I remember the summer of 1972 and Bobby Fischer’s historic chess match with Boris Spassky. Every day, the newspapers had extensive coverage from Reykjavik, Iceland.
At the time, this contest was bigger than Watergate, and the break-in had just happened in June. The chess match went from July to September.
I had played chess, but I had never heard of the Benoni Defense, the Sicilian Defense, the Poisoned Pawn and Queen’s Gambit Declined. I just knew which way the pieces moved. Now everyone was talking chess jargon.
American champion. Fischer lost the first two games to Spassky, the defending world champion from the Soviet Union. But then, after it appeared Fischer might quit and go home, the match resumed. Of the next 19 games, 11 were a draw. Fischer lost once more, but he also won seven, giving him the match.

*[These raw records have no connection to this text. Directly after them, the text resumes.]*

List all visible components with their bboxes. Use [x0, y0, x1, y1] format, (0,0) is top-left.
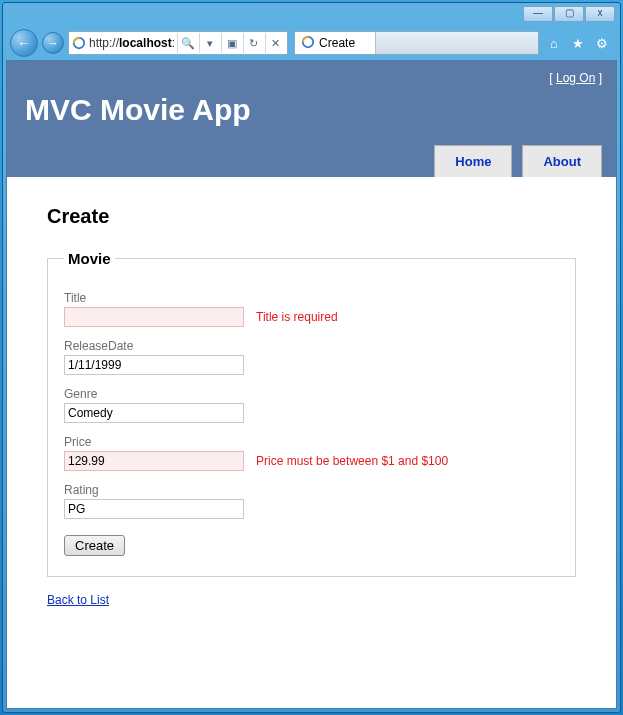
minimize-button[interactable]: —: [523, 6, 553, 22]
url-suffix: :: [172, 36, 175, 50]
nav-tab-about[interactable]: About: [522, 145, 602, 177]
address-input[interactable]: http://localhost:: [89, 36, 175, 50]
page-body: Create Movie Title Title is required Rel…: [7, 177, 616, 628]
price-input[interactable]: [64, 451, 244, 471]
tab-strip: Create: [294, 31, 539, 55]
field-rating: Rating: [64, 483, 559, 519]
refresh-icon[interactable]: ↻: [243, 33, 263, 53]
fieldset-legend: Movie: [64, 250, 115, 267]
forward-icon: →: [48, 37, 59, 49]
back-icon: ←: [17, 35, 31, 51]
ie-icon: [301, 35, 315, 52]
tools-icon[interactable]: ⚙: [593, 34, 611, 52]
command-bar: ⌂ ★ ⚙: [543, 34, 613, 52]
browser-tab[interactable]: Create: [295, 32, 376, 54]
field-genre: Genre: [64, 387, 559, 423]
field-price: Price Price must be between $1 and $100: [64, 435, 559, 471]
favorites-icon[interactable]: ★: [569, 34, 587, 52]
genre-label: Genre: [64, 387, 559, 401]
forward-button[interactable]: →: [42, 32, 64, 54]
maximize-button[interactable]: ▢: [554, 6, 584, 22]
close-button[interactable]: x: [585, 6, 615, 22]
logon-row: [ Log On ]: [21, 71, 602, 85]
address-dropdown-icon[interactable]: ▾: [199, 33, 219, 53]
stop-icon[interactable]: ✕: [265, 33, 285, 53]
price-error: Price must be between $1 and $100: [256, 454, 448, 468]
url-host: localhost: [119, 36, 172, 50]
search-icon[interactable]: 🔍: [177, 33, 197, 53]
app-title: MVC Movie App: [21, 85, 602, 145]
content-area: [ Log On ] MVC Movie App Home About Crea…: [6, 60, 617, 709]
price-label: Price: [64, 435, 559, 449]
tab-title: Create: [319, 36, 355, 50]
back-to-list-link[interactable]: Back to List: [47, 593, 109, 607]
title-input[interactable]: [64, 307, 244, 327]
title-error: Title is required: [256, 310, 338, 324]
page-heading: Create: [47, 205, 576, 228]
window-frame: — ▢ x ← → http://localhost: 🔍 ▾ ▣ ↻ ✕: [2, 2, 621, 713]
address-bar[interactable]: http://localhost: 🔍 ▾ ▣ ↻ ✕: [68, 31, 288, 55]
titlebar: — ▢ x: [6, 6, 617, 26]
page-header: [ Log On ] MVC Movie App Home About: [7, 61, 616, 177]
nav-tab-home[interactable]: Home: [434, 145, 512, 177]
movie-fieldset: Movie Title Title is required ReleaseDat…: [47, 250, 576, 577]
url-prefix: http://: [89, 36, 119, 50]
field-title: Title Title is required: [64, 291, 559, 327]
back-button[interactable]: ←: [10, 29, 38, 57]
ie-icon: [71, 35, 87, 51]
create-button[interactable]: Create: [64, 535, 125, 556]
rating-input[interactable]: [64, 499, 244, 519]
browser-nav-row: ← → http://localhost: 🔍 ▾ ▣ ↻ ✕ Create: [6, 26, 617, 60]
title-label: Title: [64, 291, 559, 305]
rating-label: Rating: [64, 483, 559, 497]
field-releasedate: ReleaseDate: [64, 339, 559, 375]
compat-view-icon[interactable]: ▣: [221, 33, 241, 53]
releasedate-input[interactable]: [64, 355, 244, 375]
genre-input[interactable]: [64, 403, 244, 423]
log-on-link[interactable]: Log On: [556, 71, 595, 85]
releasedate-label: ReleaseDate: [64, 339, 559, 353]
nav-tabs: Home About: [21, 145, 602, 177]
home-icon[interactable]: ⌂: [545, 34, 563, 52]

An American had captured the world chess championship for the first time ever.
Fischer was fairly strange even then, always threatening to pull out of matches, and finally finishing that 1972 championship in a back room away from cameras. Later, he grew weirder, making many ugly comments laced with anti-Semitism, especially surprising from a man whose mother was Jewish.
He could play chess. He just couldn’t play nice.
Bobby Fischer is dead at age 64. He died yesterday in Reykjavik.